Considering that I live in No Wheresville when it comes to "sensitive sites" of Colorado, why was I nervous? What was I expecting to happen? Why did I react that way when I don't even watch TV news or listen to news radio all that often. I'm not constantly getting spammed with the message "Be Afraid!" and yet, I was worried about this guy, doing something ordinary, in the post office.

Nothing happened. Nothing. We finished up and went home. The post office did not go Boom! later on that day.

It did, however, remind me that there was a book that I had been meaning to read for some time, so I finally picked it up from the library: The Gift of Fear. It's been pretty interesting reading so far and creepy, too. I highly recommend it.

One of his examples was this:

A television news show reports on a man who shot and killed his wife at her work. A restraining order had been served on him the same day as his divorce papers, coincidentally also his birthday. The news story tells of the man's threats, of his being fired from his job, of his putting a gun to his wife's head the week before the killing, of his stalking her. Even with all these facts, the reporter ends with: "Officials concede that no one could have predicted this would happen."

My response to that was Buh-whaaa?! With all of that information, exactly how couldn't they figure out that her life was actually in danger?!

And so another woman becomes a statistic.

So here I am, learning about honing my instincts so that I can learn to process what is actually a threat from false alarms. My false alarm in the post office just reminded me that I need to pay attention to my instincts and get them a little exercise.

One day, it might make all the difference.

3 comments:

Anonymous said...

One day years ago I was walking our dachshund down the street.
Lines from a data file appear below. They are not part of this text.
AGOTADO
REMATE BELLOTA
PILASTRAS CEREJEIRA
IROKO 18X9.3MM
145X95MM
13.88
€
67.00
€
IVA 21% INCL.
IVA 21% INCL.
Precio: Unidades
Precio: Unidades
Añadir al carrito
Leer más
In front of us was a man in a leather jacket striding along about a half-block ahead. As he walked, I watched as the fringe on his jacket swung rhythmically. Suddenly he turned around, arms outstretched as if he were holding a handgun with both hands. He looked straight and me, jerked his hands as if firing, and said, "Bang." I read the word on his lips. Then he turned back around and walked on his merry way. I stood frozen, my heart thundering, then tottered home on shaky legs. If he'd actually had the gun he pretended to use, I'd have been dead meat. From this experience I've concluded that paranoia is not only one's first line of defense, it's reasonable to have it now and again. You follow those instincts and don't automatically pooh-pooh them. There are some craaaaazy mothers out there.

Anonymous said...

I get these all the time, 99% of the time I'm right, and totally saved my neck at least one time, fight or flight, some times it's wiser to fly!
One time in a mall I was shopping and had seen the same man a couple of times in different stores and in the hallways. I got this errie feeling that something would happen if I didn't acknowledge it. So I turned around that very second only to see this man directly behind me, so I turned and looked at him, dead in the face and with that he walked away! So if I was going to be his victim of the day, I wasn't after having had made eye contact.
Creepy guy running around in a post office would've had my hair standing up and I probably would've left with out mailing the parcel.
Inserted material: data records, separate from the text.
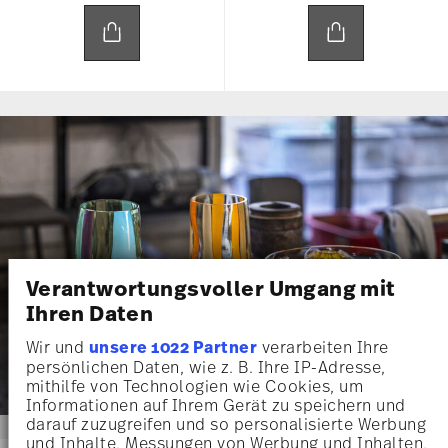
Verantwortungsvoller Umgang mit
Ihren Daten
Wir und
unsere 1022 Partner
verarbeiten Ihre
persönlichen Daten, wie z. B. Ihre IP-Adresse,
mithilfe von Technologien wie Cookies, um
Informationen auf Ihrem Gerät zu speichern und
darauf zuzugreifen und so personalisierte Werbung
und Inhalte, Messungen von Werbung und Inhalten,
Woman with a Hatchet said...

Um...EEK? To both of your stories.

I'm glad you're both OK. Eye contact does seem to be a big deal breaker for a perp looking for a victim. Also, not walking hunched over and looking like a victim is a big part of it too.

They have profiles, or types that they're looking for - so don't look like a victim and chances are much better that you won't be.

The book talks about things to look out for, I'll probably talk about them in another post. Very good info to know.